Winners were the people of Northern Ireland, who will benefit from up to €800 million of investment from Dublin in a series of cross-Border infrastructure projects, including the A5 road between Derry and Aughnacloy, the Dublin-Belfast rail service and, er, Casement Park in Belfast, which is cross-Border in the sense that some southern teams might play there. Anyway. The bonanza was announced this week as part of Micheál Martin’s Shared Island initiative – which is becoming an important North-South dynamic, despite everything.
How to say thank you
Jeffrey Donaldson was a little sniffy about it. OK, he would take the money, he said. But really, this was the British government’s job.

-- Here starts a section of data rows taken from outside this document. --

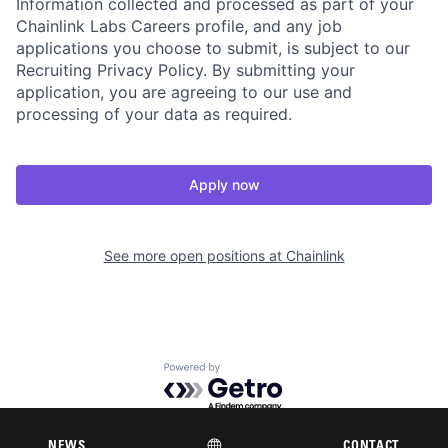
Information collected and processed as part of your
Chainlink Labs Careers profile, and any job
applications you choose to submit, is subject to our
Recruiting Privacy Policy. By submitting your
application, you are agreeing to our use and
processing of your data as required.
Apply now
See more open positions at
Chainlink
Powered by Getro.com
Privacy policy
Cookie policy
NEWS
CONTACT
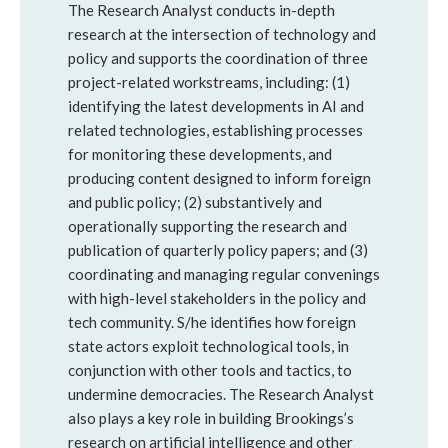
The Research Analyst conducts in-depth
research at the intersection of technology and
policy and supports the coordination of three
project-related workstreams, including: (1)
identifying the latest developments in AI and
related technologies, establishing processes
for monitoring these developments, and
producing content designed to inform foreign
and public policy; (2) substantively and
operationally supporting the research and
publication of quarterly policy papers; and (3)
coordinating and managing regular convenings
with high-level stakeholders in the policy and
tech community. S/he identifies how foreign
state actors exploit technological tools, in
conjunction with other tools and tactics, to
undermine democracies. The Research Analyst
also plays a key role in building Brookings’s
research on artificial intelligence and other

“Whilst we welcome support from the Irish Government for genuine cross-Border projects that demonstrate mutual benefit to both Northern Ireland and the Republic of Ireland, it is not the job or the responsibility of the Republic’s Government to provide financial support for the provision of public services and general Northern Ireland infrastructure,” he said. “That is a matter for the UK government and must be done so in accordance with our needs base as set out in evidence provided to the UK government.”
Eh, you’re welcome.
Farewell
It was a sad week at The Irish Times and in Leinster House following the news of the sudden death of Michael O’Regan, Kerryman extraordinaire and the former parliamentary correspondent of this newspaper. Michael was much liked and widely respected, and he will be sorely missed. Paying tribute in the Dáil, Danny Healy-Rae said he was “one of the best Kerrymen that ever came out of Kerry” – which is some compliment, in fairness.
The Big Read
Ronan McGreevy interviewed the leader of Welsh pro-independence party Plaid Cymru as part of our new Common Ground series. Rhun ap Iorwerth, who this week made his first visit to Ireland as party leader, said: “It has been exhilarating in recent years to see us going from single figures to get to a point where it is over 25 per cent in every poll and regularly over 30 per cent.” He sees Ireland as a bit of a template as a nation that has been able “to map out its own destiny”.
Hear here
Hugh Linehan spoke to Daniel McLaughlin reporting from Kyiv for Wednesday’s Inside Politics podcast, and couldn’t resist referring to Tucker Carlson’s ‘softball’ interview with Vladimir Putin during which the Russian leader gave him a history lecture.
We could go back like Tucker Carlson and Vladimir Putin. We could go back 500 years for a history lesson.